Em contrapartida, no início de 1966, a administração da empresa conclui que Raul de Oliveira, alma e mentor do jornal desde a primeira hora, já não serve para o cargo e solicita ao Secretariado Nacional de Informação a validação do nome de José Moreira Boavida-Portugal, antigo chefe-adjunto da redacção de O Século, para director. “Raul de Oliveira era um bom repórter, tinha sagacidade para agarrar as coisas e escrevia bem. Era muito culto. Dentro do desporto, era dos que tinham mais categoria. Era uma pessoa muito sensível e muito afável com toda a gente e estimado por todos”, conta Guita Júnior. “Já para o fim da vida, mandaram-no para casa, reformaram-no. E foi mau para ele. Ele nascera naquele jornal, ali deveria morrer. Pouco depois da Volta a Portugal de 1965, deram-lhe essa novidade. Chegaram a estar os dois directores e ele percebeu o que ia acontecer. Foi substituído por Boavida-Portugal, um homem que tinha pouco que ver com o desporto. Não simpatizei com ele. Era um tipo fechado”.
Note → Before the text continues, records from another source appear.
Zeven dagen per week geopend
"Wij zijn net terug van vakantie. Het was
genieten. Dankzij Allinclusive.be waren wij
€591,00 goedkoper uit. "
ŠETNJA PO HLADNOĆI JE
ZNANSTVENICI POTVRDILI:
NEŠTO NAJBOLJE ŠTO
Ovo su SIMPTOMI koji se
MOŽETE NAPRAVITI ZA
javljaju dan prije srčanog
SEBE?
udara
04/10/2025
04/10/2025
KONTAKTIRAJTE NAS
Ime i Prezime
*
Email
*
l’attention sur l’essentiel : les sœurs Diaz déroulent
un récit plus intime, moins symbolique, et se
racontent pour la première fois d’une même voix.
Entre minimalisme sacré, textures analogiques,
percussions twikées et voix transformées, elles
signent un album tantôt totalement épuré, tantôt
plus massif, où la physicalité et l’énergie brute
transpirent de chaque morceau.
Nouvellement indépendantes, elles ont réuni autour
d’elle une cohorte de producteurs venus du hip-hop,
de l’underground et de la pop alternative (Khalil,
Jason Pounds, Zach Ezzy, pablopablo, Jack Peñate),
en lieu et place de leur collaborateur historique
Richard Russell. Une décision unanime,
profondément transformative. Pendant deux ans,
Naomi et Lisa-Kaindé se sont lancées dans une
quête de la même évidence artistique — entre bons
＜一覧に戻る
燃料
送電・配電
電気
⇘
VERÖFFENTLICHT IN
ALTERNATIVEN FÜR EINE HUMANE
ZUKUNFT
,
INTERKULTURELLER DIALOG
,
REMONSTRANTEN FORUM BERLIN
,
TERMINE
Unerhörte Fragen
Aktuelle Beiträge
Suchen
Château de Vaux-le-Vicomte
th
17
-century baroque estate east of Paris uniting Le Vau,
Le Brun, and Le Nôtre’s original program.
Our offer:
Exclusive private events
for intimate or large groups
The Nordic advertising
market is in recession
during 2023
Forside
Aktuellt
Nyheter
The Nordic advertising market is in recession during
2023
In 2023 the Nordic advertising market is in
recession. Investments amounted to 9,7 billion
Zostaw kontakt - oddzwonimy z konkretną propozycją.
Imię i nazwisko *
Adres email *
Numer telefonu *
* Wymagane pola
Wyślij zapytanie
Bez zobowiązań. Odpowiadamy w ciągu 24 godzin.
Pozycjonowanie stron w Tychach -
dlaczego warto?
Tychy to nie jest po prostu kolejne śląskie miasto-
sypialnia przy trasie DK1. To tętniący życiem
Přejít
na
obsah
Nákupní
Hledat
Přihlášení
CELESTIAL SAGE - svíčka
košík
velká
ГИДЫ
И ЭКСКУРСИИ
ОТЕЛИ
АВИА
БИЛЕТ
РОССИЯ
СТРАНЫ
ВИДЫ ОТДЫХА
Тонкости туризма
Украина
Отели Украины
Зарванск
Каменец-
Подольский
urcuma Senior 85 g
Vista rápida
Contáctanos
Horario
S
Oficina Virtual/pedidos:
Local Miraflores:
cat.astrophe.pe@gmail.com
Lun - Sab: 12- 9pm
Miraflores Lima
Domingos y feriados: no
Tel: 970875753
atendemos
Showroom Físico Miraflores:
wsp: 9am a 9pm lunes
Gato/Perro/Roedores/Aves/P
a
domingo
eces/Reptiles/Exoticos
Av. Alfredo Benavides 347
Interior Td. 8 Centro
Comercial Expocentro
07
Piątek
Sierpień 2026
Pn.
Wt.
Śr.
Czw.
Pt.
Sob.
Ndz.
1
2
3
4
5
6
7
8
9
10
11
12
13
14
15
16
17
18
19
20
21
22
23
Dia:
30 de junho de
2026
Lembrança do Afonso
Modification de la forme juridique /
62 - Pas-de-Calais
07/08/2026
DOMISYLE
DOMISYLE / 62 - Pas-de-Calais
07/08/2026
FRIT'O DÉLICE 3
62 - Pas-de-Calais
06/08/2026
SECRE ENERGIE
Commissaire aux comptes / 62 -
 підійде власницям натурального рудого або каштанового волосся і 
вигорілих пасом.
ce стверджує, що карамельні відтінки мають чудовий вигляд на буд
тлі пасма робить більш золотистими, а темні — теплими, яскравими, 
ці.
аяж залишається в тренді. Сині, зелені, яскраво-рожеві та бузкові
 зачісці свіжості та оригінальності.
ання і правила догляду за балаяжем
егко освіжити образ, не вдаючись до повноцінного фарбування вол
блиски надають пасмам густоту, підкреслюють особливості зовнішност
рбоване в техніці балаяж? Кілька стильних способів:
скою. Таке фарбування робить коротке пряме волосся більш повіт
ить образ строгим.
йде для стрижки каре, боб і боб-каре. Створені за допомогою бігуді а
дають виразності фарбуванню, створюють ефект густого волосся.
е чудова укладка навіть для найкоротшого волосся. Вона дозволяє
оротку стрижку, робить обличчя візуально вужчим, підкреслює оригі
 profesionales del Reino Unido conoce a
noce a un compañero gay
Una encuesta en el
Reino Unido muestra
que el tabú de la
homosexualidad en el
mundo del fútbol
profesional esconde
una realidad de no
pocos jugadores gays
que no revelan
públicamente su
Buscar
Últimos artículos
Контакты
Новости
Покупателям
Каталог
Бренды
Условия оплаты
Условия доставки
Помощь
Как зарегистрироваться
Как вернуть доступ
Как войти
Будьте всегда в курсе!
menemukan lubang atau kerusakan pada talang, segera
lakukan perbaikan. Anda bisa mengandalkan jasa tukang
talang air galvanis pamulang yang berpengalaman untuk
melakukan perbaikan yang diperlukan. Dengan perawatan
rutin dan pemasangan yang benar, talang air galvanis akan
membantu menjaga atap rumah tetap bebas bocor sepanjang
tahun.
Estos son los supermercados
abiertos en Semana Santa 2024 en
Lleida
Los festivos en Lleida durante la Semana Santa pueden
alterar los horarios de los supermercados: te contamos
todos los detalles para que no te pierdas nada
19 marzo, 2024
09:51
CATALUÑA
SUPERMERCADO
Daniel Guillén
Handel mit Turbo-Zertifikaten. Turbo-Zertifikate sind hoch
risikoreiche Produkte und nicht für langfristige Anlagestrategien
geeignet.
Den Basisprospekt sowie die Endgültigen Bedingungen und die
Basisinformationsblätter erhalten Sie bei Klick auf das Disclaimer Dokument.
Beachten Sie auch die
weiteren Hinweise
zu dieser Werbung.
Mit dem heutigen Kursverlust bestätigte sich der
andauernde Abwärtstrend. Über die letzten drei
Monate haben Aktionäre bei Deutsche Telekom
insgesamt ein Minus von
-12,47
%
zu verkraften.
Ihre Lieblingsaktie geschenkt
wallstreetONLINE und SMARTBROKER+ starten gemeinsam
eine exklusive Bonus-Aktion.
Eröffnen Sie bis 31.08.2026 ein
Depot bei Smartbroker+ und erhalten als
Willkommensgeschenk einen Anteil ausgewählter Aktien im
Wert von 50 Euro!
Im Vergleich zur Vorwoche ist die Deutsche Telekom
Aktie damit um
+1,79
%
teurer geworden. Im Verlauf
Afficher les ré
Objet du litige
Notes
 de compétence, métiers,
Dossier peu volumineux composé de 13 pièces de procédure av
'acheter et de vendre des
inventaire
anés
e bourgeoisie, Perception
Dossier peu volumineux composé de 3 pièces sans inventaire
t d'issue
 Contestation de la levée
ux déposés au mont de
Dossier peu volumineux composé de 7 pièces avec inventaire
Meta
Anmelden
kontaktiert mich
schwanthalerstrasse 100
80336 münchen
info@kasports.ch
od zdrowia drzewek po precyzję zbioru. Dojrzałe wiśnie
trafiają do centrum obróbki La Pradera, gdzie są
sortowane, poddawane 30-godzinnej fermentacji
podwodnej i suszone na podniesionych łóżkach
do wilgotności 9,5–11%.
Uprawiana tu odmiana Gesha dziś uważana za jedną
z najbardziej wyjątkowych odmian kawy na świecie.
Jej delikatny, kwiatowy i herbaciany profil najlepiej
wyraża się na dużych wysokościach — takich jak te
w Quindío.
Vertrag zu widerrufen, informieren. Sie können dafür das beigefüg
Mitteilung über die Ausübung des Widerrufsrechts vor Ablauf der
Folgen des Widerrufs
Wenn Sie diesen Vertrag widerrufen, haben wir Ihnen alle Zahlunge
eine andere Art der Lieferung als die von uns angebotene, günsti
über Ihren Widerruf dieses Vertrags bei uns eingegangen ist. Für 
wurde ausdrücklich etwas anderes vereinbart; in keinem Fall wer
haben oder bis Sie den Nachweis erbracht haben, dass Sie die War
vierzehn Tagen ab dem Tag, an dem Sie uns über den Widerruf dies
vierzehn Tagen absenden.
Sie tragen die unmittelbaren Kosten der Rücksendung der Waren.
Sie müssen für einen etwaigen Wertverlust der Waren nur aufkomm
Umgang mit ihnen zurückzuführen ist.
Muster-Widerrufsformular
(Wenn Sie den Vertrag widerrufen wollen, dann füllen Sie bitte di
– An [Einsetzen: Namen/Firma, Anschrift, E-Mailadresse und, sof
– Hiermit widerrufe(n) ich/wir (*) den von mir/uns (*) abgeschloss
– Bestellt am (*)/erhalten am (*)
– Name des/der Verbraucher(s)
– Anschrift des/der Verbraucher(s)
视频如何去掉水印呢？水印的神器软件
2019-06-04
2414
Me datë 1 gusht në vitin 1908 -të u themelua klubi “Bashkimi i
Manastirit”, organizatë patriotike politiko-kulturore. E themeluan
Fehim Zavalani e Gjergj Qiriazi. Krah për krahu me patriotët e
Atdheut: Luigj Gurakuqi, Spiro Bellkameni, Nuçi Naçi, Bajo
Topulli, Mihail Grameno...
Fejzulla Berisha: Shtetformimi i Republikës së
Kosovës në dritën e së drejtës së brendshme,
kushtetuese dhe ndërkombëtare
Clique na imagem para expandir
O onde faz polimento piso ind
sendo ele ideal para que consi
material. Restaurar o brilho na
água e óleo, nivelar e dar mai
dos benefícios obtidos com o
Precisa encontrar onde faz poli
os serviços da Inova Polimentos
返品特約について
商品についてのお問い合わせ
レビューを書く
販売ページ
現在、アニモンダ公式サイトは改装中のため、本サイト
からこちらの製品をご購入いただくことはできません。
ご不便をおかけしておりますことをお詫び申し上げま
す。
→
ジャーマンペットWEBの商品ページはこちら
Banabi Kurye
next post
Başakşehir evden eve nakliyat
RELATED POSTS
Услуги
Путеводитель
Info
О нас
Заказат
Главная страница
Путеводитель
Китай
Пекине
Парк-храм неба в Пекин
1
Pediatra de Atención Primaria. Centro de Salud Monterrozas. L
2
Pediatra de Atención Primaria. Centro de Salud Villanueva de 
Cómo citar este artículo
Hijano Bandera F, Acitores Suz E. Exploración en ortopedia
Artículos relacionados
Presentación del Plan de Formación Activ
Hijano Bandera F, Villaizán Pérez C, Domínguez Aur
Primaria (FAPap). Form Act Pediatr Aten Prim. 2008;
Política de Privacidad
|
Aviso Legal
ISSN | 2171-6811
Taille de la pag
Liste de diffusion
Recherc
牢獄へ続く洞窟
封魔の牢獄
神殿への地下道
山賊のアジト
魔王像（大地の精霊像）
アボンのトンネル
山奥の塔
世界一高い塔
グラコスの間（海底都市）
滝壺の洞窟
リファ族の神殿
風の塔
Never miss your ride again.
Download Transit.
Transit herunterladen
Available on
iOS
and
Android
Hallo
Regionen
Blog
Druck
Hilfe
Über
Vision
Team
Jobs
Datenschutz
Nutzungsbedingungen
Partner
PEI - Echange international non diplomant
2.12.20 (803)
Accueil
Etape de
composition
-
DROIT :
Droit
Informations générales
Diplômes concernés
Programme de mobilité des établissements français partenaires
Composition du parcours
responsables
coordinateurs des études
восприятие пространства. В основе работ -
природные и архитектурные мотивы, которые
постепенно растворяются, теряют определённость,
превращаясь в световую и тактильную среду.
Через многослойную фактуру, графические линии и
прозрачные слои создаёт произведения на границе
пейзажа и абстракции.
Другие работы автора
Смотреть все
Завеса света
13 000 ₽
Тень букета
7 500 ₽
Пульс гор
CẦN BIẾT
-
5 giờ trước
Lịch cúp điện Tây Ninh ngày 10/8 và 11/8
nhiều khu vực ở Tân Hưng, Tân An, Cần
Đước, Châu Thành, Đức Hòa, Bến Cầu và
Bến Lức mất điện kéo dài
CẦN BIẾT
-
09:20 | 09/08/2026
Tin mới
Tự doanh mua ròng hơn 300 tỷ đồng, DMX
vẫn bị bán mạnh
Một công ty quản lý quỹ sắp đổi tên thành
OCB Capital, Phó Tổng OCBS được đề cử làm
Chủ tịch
Amigo de Fernando Pires, consciência crítica do DN durante 50 anos, José Valente mantém-se no jornal mesmo após a Revolução. Ascende a sub-chefe de redacção. Alice Vieira ainda trabalhou com ele: “Como jornalista, era fraco, mas simpático com os colegas. Ainda foi meu chefe”, na secção de Informação Geral, mais tarde transformada em Sociedade, conta a escritora.

Luís Alberto Ferreira colaborou com frequência com José Valente e recorda um homem “de grande carácter, irrepreensível. Como chefe da redacção, tinha gestos bonitos: certa vez, quando me desembaracei bem de uma missão em Zagreb, ele deu-se ao trabalho de ir ao aeroporto aguardar-me à chegada e transmitir calorosos cumprimentos pelo êxito profissional. Ele era assim”.

José Valente sofre, entretanto, um drama terrível, com a perda de um filho no Rio de Janeiro, vítima de um crime violento. Decide antecipar a reforma em 1985. Morre em Lisboa no dia 11 de Março de 1990 e é sepultado na sua Moura natal. Foi, de certa forma, a última vítima do Vale dos Caídos espanhol.